ITEM 4. Purpose of the Transaction.

 

Item 4 of Amendment No. 2 is supplemented and superseded, as
the case may be, as follows:

On
March 5, 2018, Life Sciences, 667 and 14159 increased to 19.99% the beneficial ownership limitation (“Beneficial Ownership
Limitation”) on the
warrants to acquire common stock of Idera Pharmaceuticals, Inc. (“the Issuer”) at
an exercise price of $0.47 per share with an expiration date of May 7, 2018 (the “2018
Warrants”). The Beneficial Ownership Limitation had limited exercise of the 2018 Warrants to the extent that giving effect
to such exercise would not cause the holders thereof and their affiliates to beneficially own, for purposes of Rule 13d-3 under
the Exchange Act, in excess of 4.999% of the outstanding shares of Common Stock of the Issuer. The increase in the Beneficial Ownership
Limitation becomes effective 61 days after March 5, 2018

Julian C. Baker, a principal of the Adviser, and Dr. Kelvin
M. Neu, an employee of the Adviser, serve on the Board of Directors of the Issuer (the “Board”), as representatives
of the Funds. Dr. Neu serves as Chairman of the Compensation Committee. Julian C. Baker and Dr. Neu hold 55,042 and 73,684 shares
of Common Stock, respectively, received as compensation for service on the Board. Additionally, Julian C. Baker and Dr. Neu each
hold options to purchase shares of Common Stock (“Stock Options”) received for their service on the Board. Each of
Julian C. Baker and Dr. Neu holds 225,000 Stock Options, of which 157,500 are vested or will vest within 60 days hereof.
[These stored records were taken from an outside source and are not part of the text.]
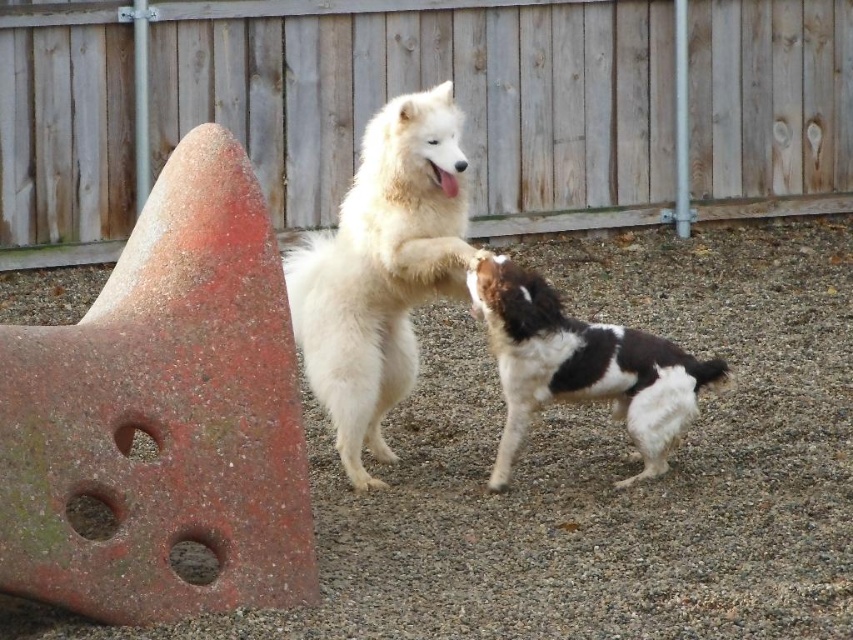 Question: Which of the following is the farthest from the observer?

Choices:
 (A) white fluffy dog at center
 (B) black and white fur dog at center

Answer: (A)

Question: Which point is closer to the camera?

Choices:
 (A) (486, 314)
 (B) (294, 282)
 (C) (39, 156)

Answer: (A)

Question: Can you confirm if wooden fence at upper center is smaller than white fluffy dog at center?

Choices:
 (A) yes
 (B) no

Answer: (B)

Question: Considering the real-world distances, which object is closest to the wooden fence at upper center?

Choices:
 (A) black and white fur dog at center
 (B) white fluffy dog at center

Answer: (B)

Question: Observing the image, what is the correct spatial positioning of white fluffy dog at center in reference to black and white fur dog at center?

Choices:
 (A) below
 (B) above

Answer: (B)

Question: Observing the image, what is the correct spatial positioning of wooden fence at upper center in reference to white fluffy dog at center?

Choices:
 (A) above
 (B) below

Answer: (A) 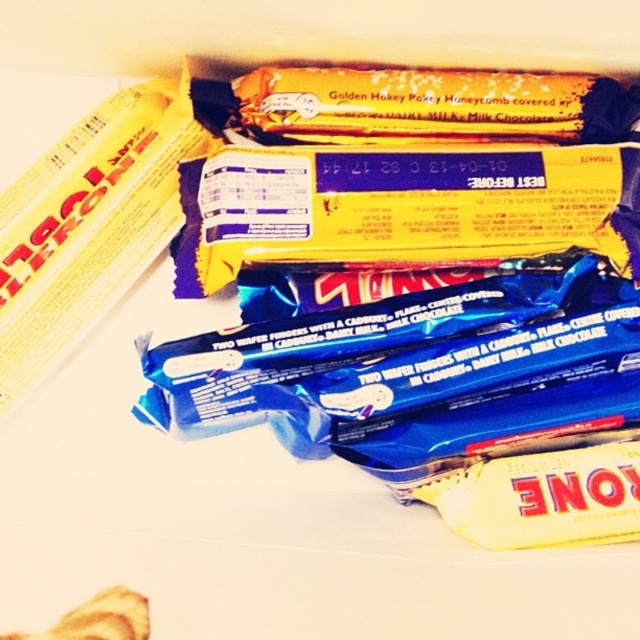 You are organizing a party and need to place the yellow matte chocolate bar at center and the golden honeycomb at upper center on a shelf. Which one should you place first to ensure they both fit properly?

The yellow matte chocolate bar at center is larger than the golden honeycomb at upper center, so you should place the yellow matte chocolate bar at center first to ensure there is enough space for both items on the shelf.

You are a customer at a store looking at the Cadbury chocolates. You want to know which chocolate is taller between the yellow matte chocolate bar at center and the golden honeycomb at upper center. Can you tell me which one is taller?

The yellow matte chocolate bar at center is much taller than the golden honeycomb at upper center.

You are arranging Cadbury chocolates on a table. You have a yellow matte chocolate bar at center and a golden honeycomb at upper center. Which one is closer to you?

The yellow matte chocolate bar at center is closer to you than the golden honeycomb at upper center. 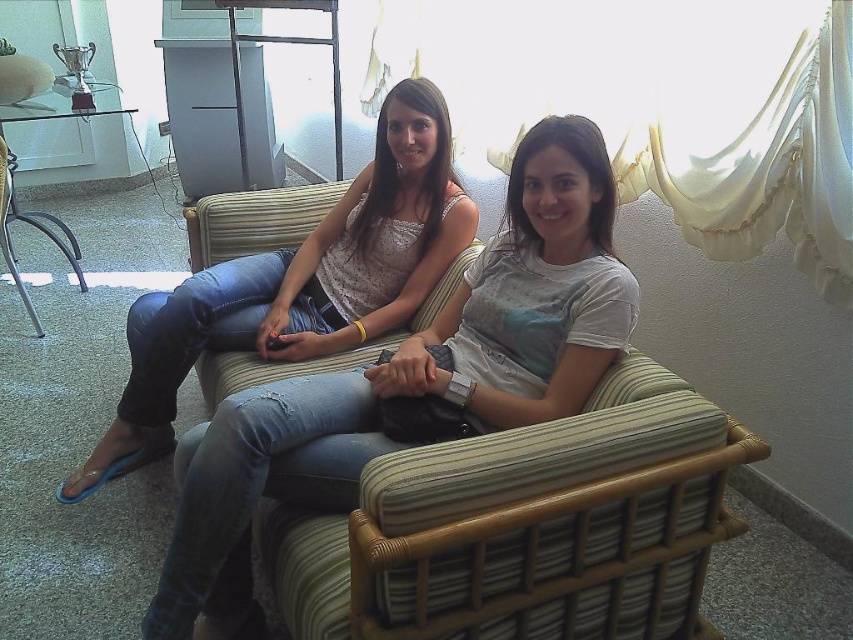 You are a fashion designer observing the two individuals on the striped wicker sofa. You need to determine which clothing item is positioned lower on their bodies between the denim jeans at center and the matte white tank top at center. Which one is lower?

The denim jeans at center is below matte white tank top at center, so the denim jeans at center is positioned lower on their bodies.

You are a photographer adjusting your camera settings to focus on the denim jeans at center and the matte white tank top at center. Which object should you focus on first to ensure both are in sharp focus?

You should focus on the denim jeans at center first since it is closer to the viewer than the matte white tank top at center. By focusing on the closer object, the depth of field may also keep the matte white tank top at center in focus. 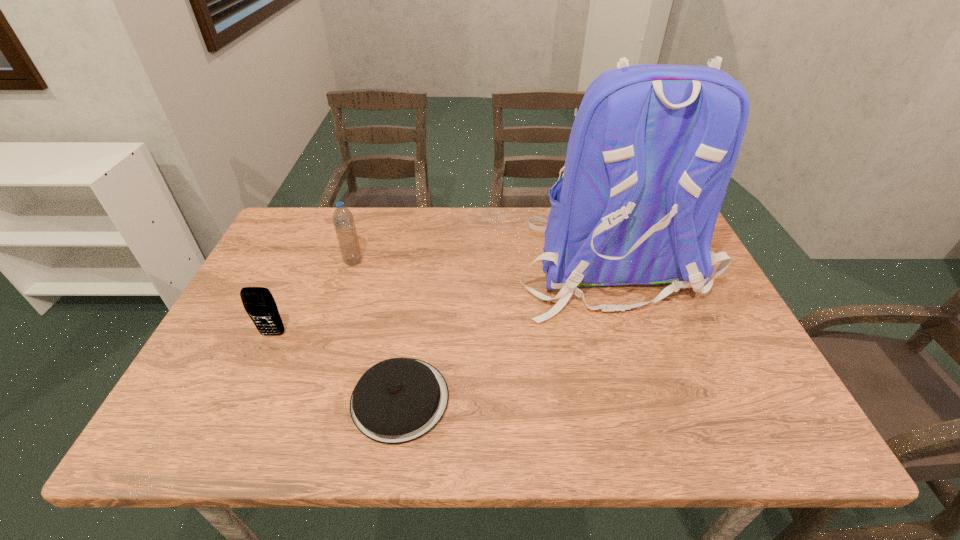 Where is `the rightmost object`? the rightmost object is located at coordinates (652, 148).

The height and width of the screenshot is (540, 960). What are the coordinates of `the tallest object` in the screenshot? It's located at (652, 148).

At what (x,y) coordinates should I click in order to perform the action: click on water bottle. Please return your answer as a coordinate pair (x, y). Looking at the image, I should click on (343, 220).

Identify the location of the third shortest object. This screenshot has width=960, height=540. tap(343, 220).

In order to click on cellular telephone in this screenshot , I will do [x=258, y=302].

Where is `the second shortest object`? This screenshot has height=540, width=960. the second shortest object is located at coordinates (258, 302).

The width and height of the screenshot is (960, 540). What are the coordinates of `the second object from right to left` in the screenshot? It's located at (398, 400).

Find the location of a particular element. pancake is located at coordinates (398, 400).

The width and height of the screenshot is (960, 540). In order to click on blank space located 0.270m on the back of the tallest object in this screenshot , I will do `click(661, 428)`.

The width and height of the screenshot is (960, 540). Find the location of `blank area located 0.240m on the left of the second tallest object`. blank area located 0.240m on the left of the second tallest object is located at coordinates (260, 261). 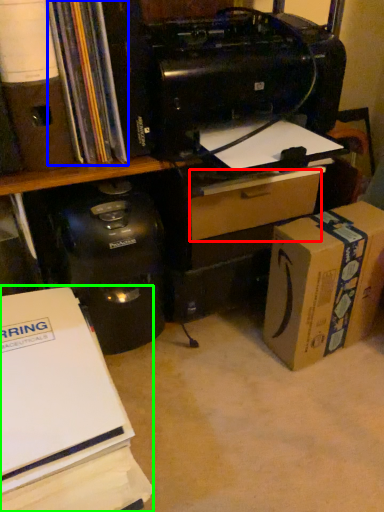 Question: Which is farther away from drawer (highlighted by a red box)? book (highlighted by a blue box) or office supplies (highlighted by a green box)?

Choices:
 (A) book
 (B) office supplies

Answer: (B) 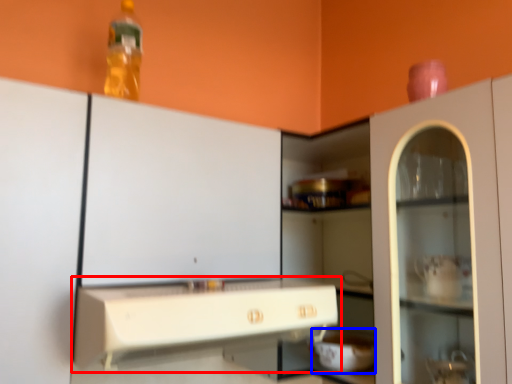 Question: Which object is further to the camera taking this photo, countertop (highlighted by a red box) or appliance (highlighted by a blue box)?

Choices:
 (A) countertop
 (B) appliance

Answer: (B) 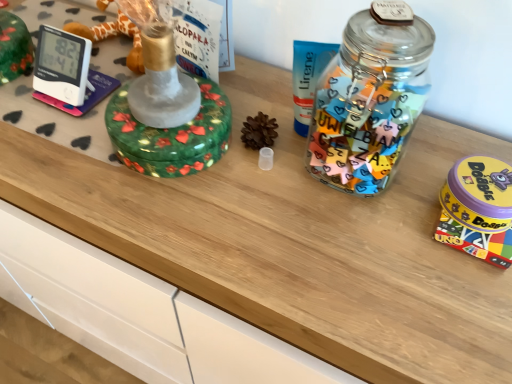 Image resolution: width=512 pixels, height=384 pixels. Identify the location of vacant area that lies in front of transparent plastic pinecone at center, marked as the 1th toy in a left-to-right arrangement. (271, 231). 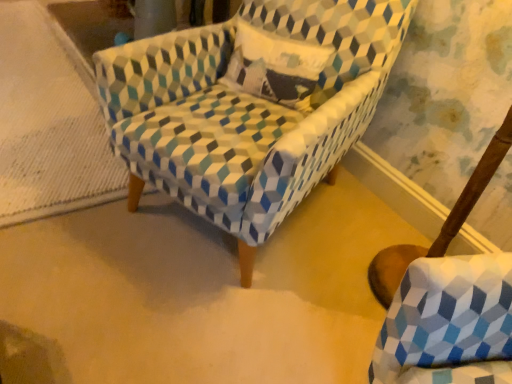 Identify the location of vacant space in front of textured fabric armchair at center. This screenshot has height=384, width=512. (188, 324). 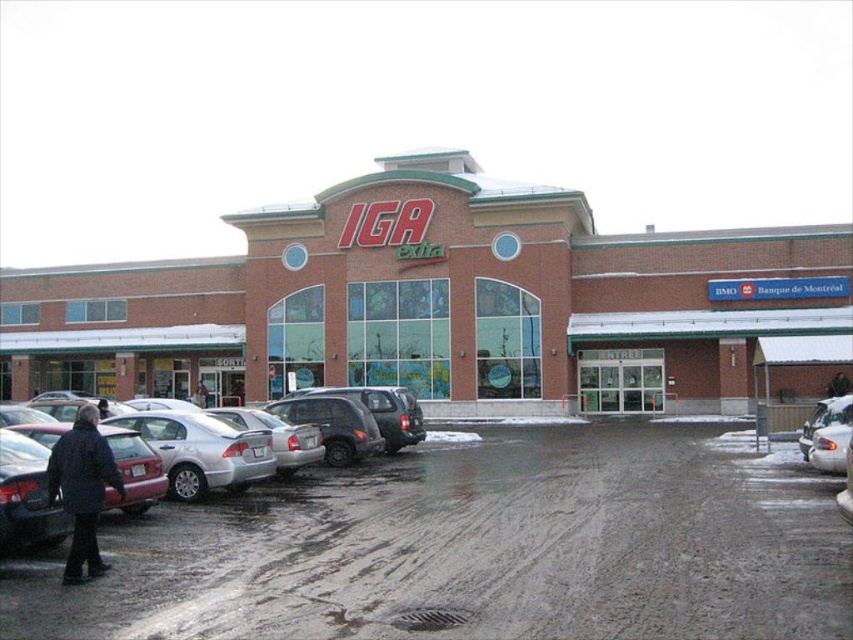 You are a delivery person trying to park your van in the parking lot of the IGA Extra store. You see the brown brick building at center and the dark blue jacket at lower left. Which object is bigger in size?

The brown brick building at center is larger in size compared to the dark blue jacket at lower left, so the brown brick building at center is bigger. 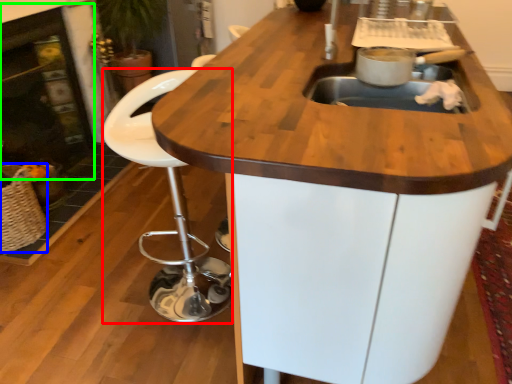 Question: Considering the real-world distances, which object is closest to chair (highlighted by a red box)? basket (highlighted by a blue box) or fireplace (highlighted by a green box).

Choices:
 (A) basket
 (B) fireplace

Answer: (A) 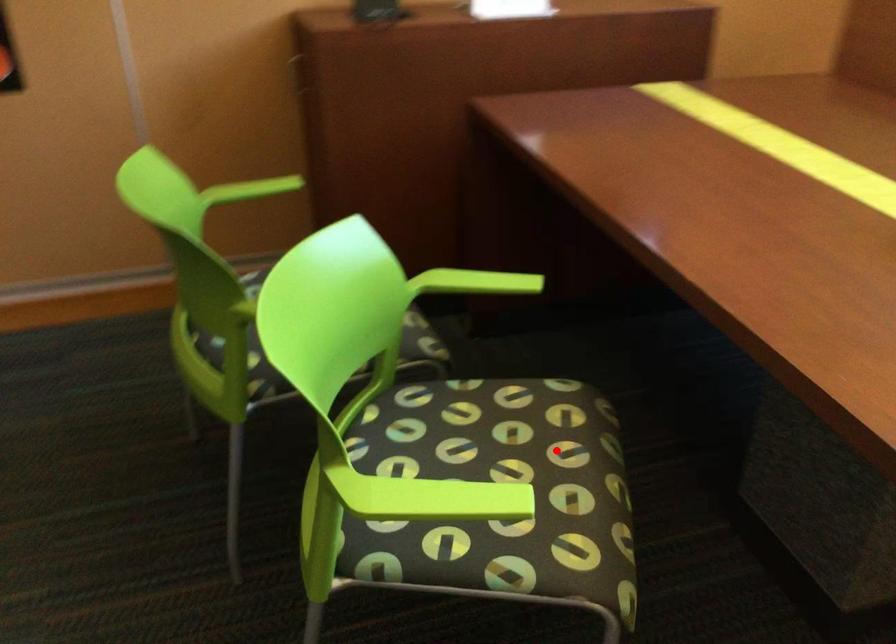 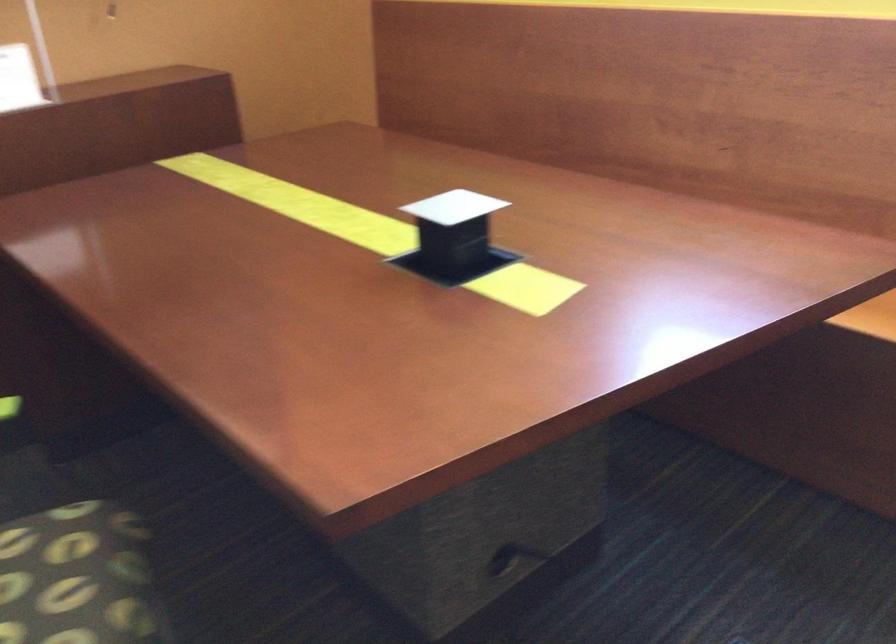 Question: I am providing you with two images of the same scene from different viewpoints. In image1, a red point is highlighted. Considering the same 3D point in image2, which of the following is correct?

Choices:
 (A) It is closer
 (B) It is farther

Answer: (A)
The policy of the Funds and the Adviser does not permit principals
or employees of the Adviser to receive compensation for serving as a directors of the Issuer and the Funds are instead entitled
to the pecuniary interest in the Stock Options or shares of Common Stock received as director compensation. Julian C. Baker and
Dr. Neu have no voting or dispositive power and no pecuniary interest in the Stock Options and Common Stock received as compensation
for their service on the Board. Other than through their control of the Adviser, Felix J. Baker and Julian C. Baker have neither
voting nor dispositive power and have no direct pecuniary interest in the Stock Options or Common Stock received as directors compensation
held by Julian C. Baker and Dr. Neu.

The Adviser has voting and investment power over the Stock Options and Common Stock received as director
compensation held by Julian C. Baker and Dr. Neu.